I’m sure his new film will contain many valid and thought-provoking points - and I’m likewise sure he’ll take a big steaming dump all over them as per usual.
1997 was eight years after Roger and Me (which made a huge splash) and three years after the start of the Award-Winning TV Nation. By 1997, Michael Moore wasn’t “just starting out” – he had already arrived.
Have you noticed that there’s a Democrat in office now, when he’s about to release this? Have you also noticed that he’s been working on this since 2009, which might explain why he hasn’t released much else in the interim?
Maybe it helps the message if the person delivering is not part of the package. I always worried a little about the emotional investment many put into Jon Stewart.
I also think Moore knows his audiences - the converted already know, the rest might give just a little time to a fat ugly guy who sounds like them.

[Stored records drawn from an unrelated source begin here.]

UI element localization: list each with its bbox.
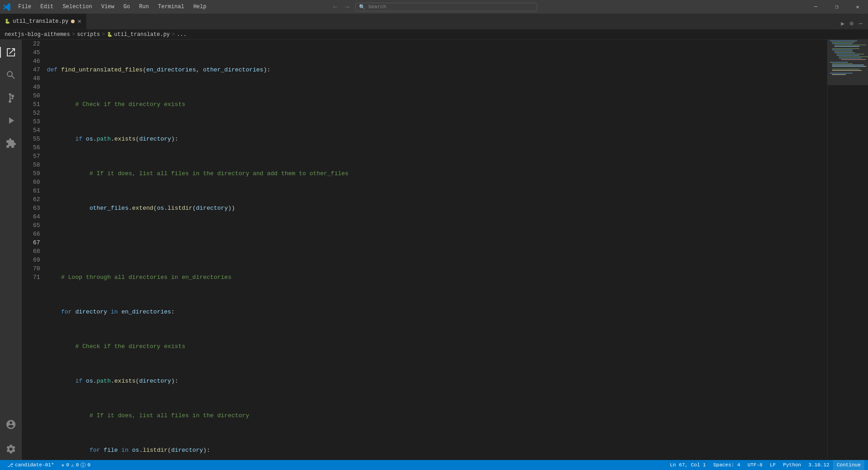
ln-63: 63 bbox=[22, 204, 40, 212]
breadcrumb-file[interactable]: util_translate.py bbox=[114, 31, 170, 38]
code-line-50: # Loop through all directories in en_dir… bbox=[47, 273, 827, 282]
encoding-text: UTF-8 bbox=[747, 462, 762, 468]
python-version-text: 3.10.12 bbox=[808, 462, 829, 468]
titlebar-window-controls: ─ ❐ ✕ bbox=[805, 0, 868, 14]
status-branch[interactable]: ⎇ candidate-01* bbox=[4, 460, 58, 470]
line-numbers: 22 45 46 47 48 49 50 51 52 53 54 55 56 5… bbox=[22, 40, 45, 460]
ln-60: 60 bbox=[22, 178, 40, 187]
info-icon: ⓘ bbox=[81, 462, 86, 469]
vscode-logo bbox=[0, 0, 14, 14]
ln-64: 64 bbox=[22, 212, 40, 221]
ln-69: 69 bbox=[22, 256, 40, 264]
menu-terminal[interactable]: Terminal bbox=[153, 0, 189, 14]
ln-59: 59 bbox=[22, 169, 40, 178]
menu-view[interactable]: View bbox=[96, 0, 119, 14]
breadcrumb: nextjs-blog-aithemes > scripts > 🐍 util_… bbox=[0, 30, 868, 40]
code-editor[interactable]: 22 45 46 47 48 49 50 51 52 53 54 55 56 5… bbox=[22, 40, 868, 460]
main-layout: 22 45 46 47 48 49 50 51 52 53 54 55 56 5… bbox=[0, 40, 868, 460]
continue-text: Continue bbox=[837, 462, 861, 468]
code-line-47: # If it does, list all files in the dire… bbox=[47, 169, 827, 178]
titlebar: File Edit Selection View Go Run Terminal… bbox=[0, 0, 868, 14]
status-spaces[interactable]: Spaces: 4 bbox=[710, 460, 744, 470]
nav-forward-button[interactable]: → bbox=[343, 2, 351, 11]
titlebar-center: ← → 🔍 Search bbox=[331, 2, 537, 11]
menu-run[interactable]: Run bbox=[135, 0, 154, 14]
ln-51: 51 bbox=[22, 100, 40, 109]
status-right: Ln 67, Col 1 Spaces: 4 UTF-8 LF Python 3… bbox=[666, 460, 865, 470]
menu-go[interactable]: Go bbox=[119, 0, 134, 14]
editor-container: 22 45 46 47 48 49 50 51 52 53 54 55 56 5… bbox=[22, 40, 868, 460]
window-restore-button[interactable]: ❐ bbox=[826, 0, 847, 14]
code-line-51: for directory in en_directories: bbox=[47, 308, 827, 316]
activity-settings[interactable] bbox=[0, 438, 22, 460]
code-line-48: other_files.extend(os.listdir(directory)… bbox=[47, 204, 827, 212]
warning-icon: ⚠ bbox=[71, 462, 74, 468]
ln-54: 54 bbox=[22, 126, 40, 135]
status-cursor-position[interactable]: Ln 67, Col 1 bbox=[666, 460, 710, 470]
window-close-button[interactable]: ✕ bbox=[847, 0, 868, 14]
spaces-text: Spaces: 4 bbox=[713, 462, 740, 468]
language-text: Python bbox=[783, 462, 801, 468]
ln-71: 71 bbox=[22, 273, 40, 282]
tab-modified-dot bbox=[71, 20, 75, 23]
tab-icon: 🐍 bbox=[5, 19, 10, 24]
activity-search[interactable] bbox=[0, 64, 22, 86]
status-continue[interactable]: Continue bbox=[833, 460, 864, 470]
status-python-version[interactable]: 3.10.12 bbox=[805, 460, 833, 470]
error-icon: ✕ bbox=[61, 462, 65, 468]
ln-52: 52 bbox=[22, 109, 40, 117]
ln-22: 22 bbox=[22, 40, 40, 48]
breadcrumb-scripts[interactable]: scripts bbox=[77, 31, 100, 38]
activity-run-debug[interactable] bbox=[0, 110, 22, 131]
status-language[interactable]: Python bbox=[779, 460, 805, 470]
tab-close-button[interactable]: ✕ bbox=[77, 18, 81, 25]
breadcrumb-root[interactable]: nextjs-blog-aithemes bbox=[5, 31, 70, 38]
ln-49: 49 bbox=[22, 83, 40, 91]
editor-actions: ▶ ⊞ ⋯ bbox=[839, 18, 868, 29]
ln-47: 47 bbox=[22, 66, 40, 74]
menu-help[interactable]: Help bbox=[189, 0, 211, 14]
branch-name: candidate-01* bbox=[15, 462, 54, 468]
ln-61: 61 bbox=[22, 187, 40, 195]
activity-source-control[interactable] bbox=[0, 87, 22, 109]
status-errors[interactable]: ✕ 0 ⚠ 0 ⓘ 0 bbox=[58, 460, 94, 470]
tab-label: util_translate.py bbox=[13, 18, 68, 25]
status-encoding[interactable]: UTF-8 bbox=[744, 460, 766, 470]
search-bar[interactable]: 🔍 Search bbox=[355, 3, 537, 11]
ln-58: 58 bbox=[22, 161, 40, 169]
nav-back-button[interactable]: ← bbox=[331, 2, 339, 11]
tab-util-translate[interactable]: 🐍 util_translate.py ✕ bbox=[0, 13, 86, 29]
ln-67: 67 bbox=[22, 238, 40, 247]
warning-count: 0 bbox=[76, 462, 79, 468]
activity-extensions[interactable] bbox=[0, 132, 22, 154]
ln-45: 45 bbox=[22, 48, 40, 57]
ln-57: 57 bbox=[22, 152, 40, 161]
code-line-52: # Check if the directory exists bbox=[47, 342, 827, 351]
ln-55: 55 bbox=[22, 135, 40, 143]
breadcrumb-symbol[interactable]: ... bbox=[177, 31, 187, 38]
code-line-54: # If it does, list all files in the dire… bbox=[47, 411, 827, 420]
ln-56: 56 bbox=[22, 143, 40, 152]
ln-66: 66 bbox=[22, 230, 40, 238]
menu-selection[interactable]: Selection bbox=[58, 0, 97, 14]
code-content[interactable]: def find_untranslated_files(en_directori… bbox=[45, 40, 827, 460]
split-editor-button[interactable]: ⊞ bbox=[848, 18, 855, 29]
ln-46: 46 bbox=[22, 57, 40, 66]
menu-file[interactable]: File bbox=[14, 0, 36, 14]
run-button[interactable]: ▶ bbox=[839, 18, 847, 29]
minimap-viewport bbox=[828, 40, 868, 85]
code-line-55: for file in os.listdir(directory): bbox=[47, 446, 827, 455]
menu-edit[interactable]: Edit bbox=[36, 0, 58, 14]
code-line-22: def find_untranslated_files(en_directori… bbox=[47, 66, 827, 74]
more-actions-button[interactable]: ⋯ bbox=[857, 18, 864, 29]
ln-62: 62 bbox=[22, 195, 40, 204]
branch-icon: ⎇ bbox=[7, 462, 13, 468]
code-line-53: if os.path.exists(directory): bbox=[47, 377, 827, 385]
activitybar bbox=[0, 40, 22, 460]
activity-explorer[interactable] bbox=[0, 41, 22, 63]
search-placeholder: Search bbox=[368, 4, 386, 10]
tabbar: 🐍 util_translate.py ✕ ▶ ⊞ ⋯ bbox=[0, 14, 868, 30]
status-eol[interactable]: LF bbox=[766, 460, 779, 470]
activity-accounts[interactable] bbox=[0, 414, 22, 435]
window-minimize-button[interactable]: ─ bbox=[805, 0, 826, 14]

His central thesis is mistaken. Does he believe that radical Muslim terrorists hate and kill because America? Does he believe the Communists were just misunderstood and there was no need for the Cold War?
That’s a very shaky theory. If we hadn’t contested the Soviet Union they wouldn’t have had to devote as much money to defense. If we hadn’t contested their proxies they wouldn’t have had to spend so much money helping them beat our proxies. A Soviet Union that paid more attention to internal matters than foreign adventures might be China today.